Standing there alone

Dear dads in the playground,

I see you standing there and I know by your body language that you feel a bit awkward and out of place. Like you don’t really belong, because all around you is a sea of mums. We’ve had some kind of progress over the last ten years, but you’re still a minority here.

Don’t stand there on your own, though. Come and talk to me. Because you might feel like an outsider, but I feel like an imposter.

Sure, I’m the same gender as most of the other parents here, but I don’t think of myself as one of them. We have the same credentials on paper, which is to say that we are mothers and we are here to collect our children. But I look at these other women and I don’t feel like I’m part of the clan.

It’s hard to explain why that is, really. I could say it’s because I’m a “young mum”, but I’m not far off turning 30 now and I don’t really think that applies anymore. Maybe it’s because I perceive these other women to be more successful than I am, both as mothers and in their working lives. It could even simply be the fact that they look like they’ve got their shit together and I don’t feel like I ever will.

Or it might just be the difference between their expensive Ugg boots and my battered Converse.

But the thing is, you dads make me feel at ease. I don’t struggle to make conversation with you. When you’re having a shit time and you’re tired and running out of patience, you don’t grit your teeth and pretend everything’s fine. You own it. You’re not in competition with anybody, but I feel like us mums always are. We are always trying to be better than the mum next to us.

I mean, that’s not the case once you’ve scratched the surface and cultivated a proper friendship with a fellow mum. Then the warts-and-all of motherhood comes out and I feel like it’s okay to admit that some days I struggle. But when you’re just chatting in the playground, you laugh off the fact that your toddler has scribbled all over your linoleum floor, even though you feel like you’re dying a little bit inside every time you look at it. You don’t admit that you’ve ever lost your shit and shouted, or wondered for just a fleeting second if it was such a good idea to have children after all.

But you dads do, and I admire you so much for that. Here are three recent conversations I’ve had with dads:

Dad 1: “I’m so tired I feel like my eyelids are turning inside out. When is he ever going to just sleep through the night?!”

Dad 2: “How was your summer? Ours was looooooonnnngggg.”

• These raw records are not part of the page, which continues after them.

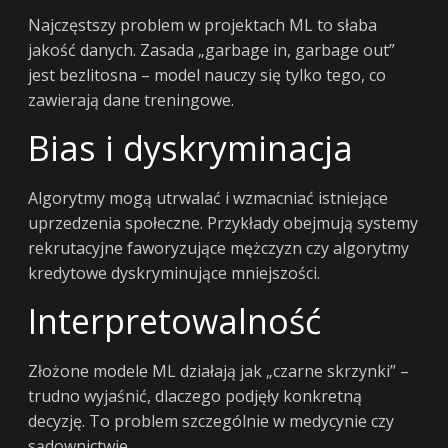
Najczęstszy problem w projektach ML to słaba
jakość danych. Zasada „garbage in, garbage out”
jest bezlitosna – model nauczy się tylko tego, co
zawierają dane treningowe.
Bias i dyskryminacja
Algorytmy mogą utrwalać i wzmacniać istniejące
uprzedzenia społeczne. Przykłady obejmują systemy
rekrutacyjne faworyzujące mężczyzn czy algorytmy
kredytowe dyskryminujące mniejszości.
Interpretowalność
Złożone modele ML działają jak „czarne skrzynki” –
trudno wyjaśnić, dlaczego podjęły konkretną
decyzję. To problem szczególnie w medycynie czy
sądownictwie.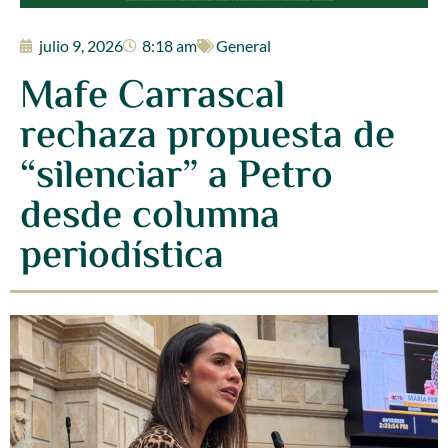
julio 9, 2026
8:18 am
General
Mafe Carrascal
rechaza propuesta de
“silenciar” a Petro
desde columna
periodística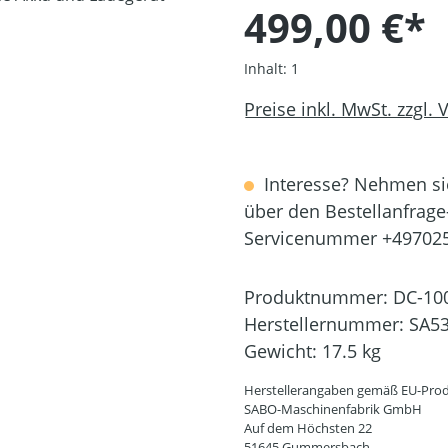
499,00 €*
Inhalt:
1
Preise inkl. MwSt. zzgl.
Interesse? Nehmen sie
über den Bestellanfrage
Servicenummer +49702
Produktnummer:
DC-10
Herstellernummer:
SA5
Gewicht:
17.5 kg
Herstellerangaben gemäß EU-Prod
SABO-Maschinenfabrik GmbH
Auf dem Höchsten 22
51645 Gummersbach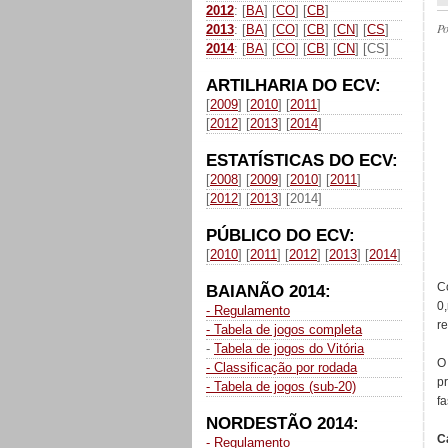
2012
: [
BA
] [
CO
] [
CB
]
P
2013
: [
BA
] [
CO
] [
CB
] [
CN
] [
CS
]
2014
: [
BA
] [
CO
] [
CB
] [
CN
] [CS]
ARTILHARIA DO ECV:
[
2009
] [
2010
] [
2011
]
[
2012
] [
2013
] [
2014
]
ESTATÍSTICAS DO ECV:
[
2008
] [
2009
] [
2010
] [
2011
]
[
2012
] [
2013
] [2014]
PÚBLICO DO ECV:
[
2010
] [
2011
] [
2012
] [
2013
] [
2014
]
C
BAIANÃO 2014:
0
- Regulamento
r
- Tabela de jogos completa
-
Tabela de jogos do Vitória
O
- Classificação por rodada
p
- Tabela de jogos (sub-20)
fa
NORDESTÃO 2014:
C
- Regulamento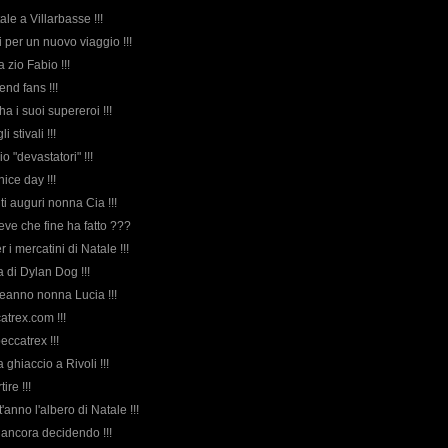
ale a Villarbasse !!!
i per un nuovo viaggio !!!
a zio Fabio !!!
nd fans !!!
ha i suoi supereroi !!!
li stivali !!!
rio "devastatori" !!!
nice day !!!
nti auguri nonna Cia !!!
neve che fine ha fatto ???
r i mercatini di Natale !!!
da di Dylan Dog !!!
eanno nonna Lucia !!!
atrex.com !!!
eccatrex !!!
da ghiaccio a Rivoli !!!
tire !!!
'anno l'albero di Natale !!!
ancora decidendo !!!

Dad 3: “I know all of the parenting books tell you that you shouldn’t do it and it doesn’t work and it’s the worst parenting fail ever… but the only time he listens to me is when I shout at him!”

I’ve never heard any of the mums in the playground say any of those things to each other. And it’s not that I don’t think they ever do, it’s just that they do it in the evening over dinner with their partners or during a rare outing for drinks with their trusted mum confidantes. But I’m not like them; I’m more like you. I don’t see the point in pretending, because I don’t understand why we perpetuate this competitive culture.

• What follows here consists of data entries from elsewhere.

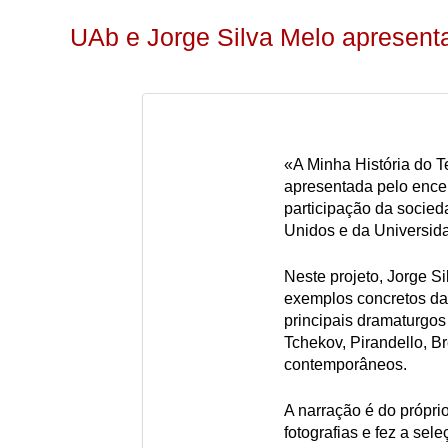
UAb e Jorge Silva Melo apresenta
«A Minha História do Te
apresentada pelo encen
participação da socieda
Unidos e da Universid
Neste projeto, Jorge S
exemplos concretos da 
principais dramaturgos 
Tchekov, Pirandello, Br
contemporâneos.
A narração é do próprio
fotografias e fez a sel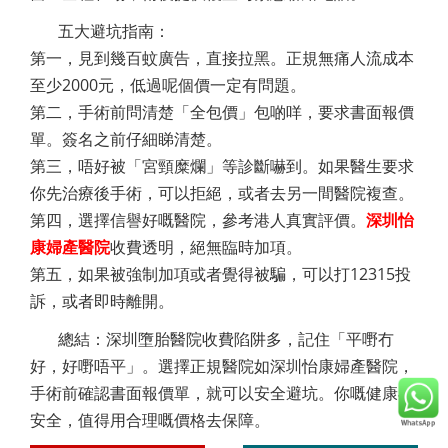
五大避坑指南：
第一，見到幾百蚊廣告，直接拉黑。正規無痛人流成本
至少2000元，低過呢個價一定有問題。
第二，手術前問清楚「全包價」包啲咩，要求書面報價
單。簽名之前仔細睇清楚。
第三，唔好被「宮頸糜爛」等診斷嚇到。如果醫生要求
你先治療後手術，可以拒絕，或者去另一間醫院複查。
第四，選擇信譽好嘅醫院，參考港人真實評價。
深圳怡
康婦產醫院
收費透明，絕無臨時加項。
第五，如果被強制加項或者覺得被騙，可以打12315投
訴，或者即時離開。
總結：深圳墮胎醫院收費陷阱多，記住「平嘢冇
好，好嘢唔平」。選擇正規醫院如深圳怡康婦產醫院，
手術前確認書面報價單，就可以安全避坑。你嘅健康与
安全，值得用合理嘅價格去保障。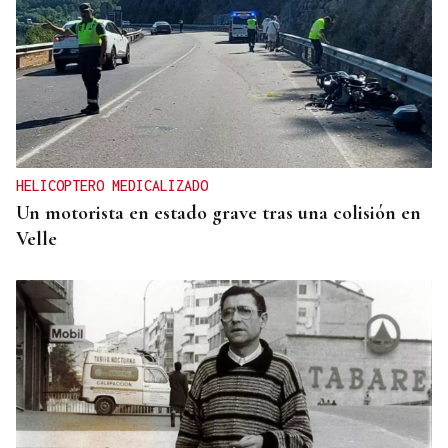
HELICOPTERO MEDICALIZADO
Un motorista en estado grave tras una colisión en
Velle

So come and talk to me. Tell me you’re tired and struggling and your kids drove you to despair last night when they flatly refused to get out of the bath and go to bed. I won’t judge you; I’ll empathise completely. I love my children. I love them so much that when they hug me, I never want to let them go. I look forward to seeing their faces and hearing their little voices every single morning when I wake up.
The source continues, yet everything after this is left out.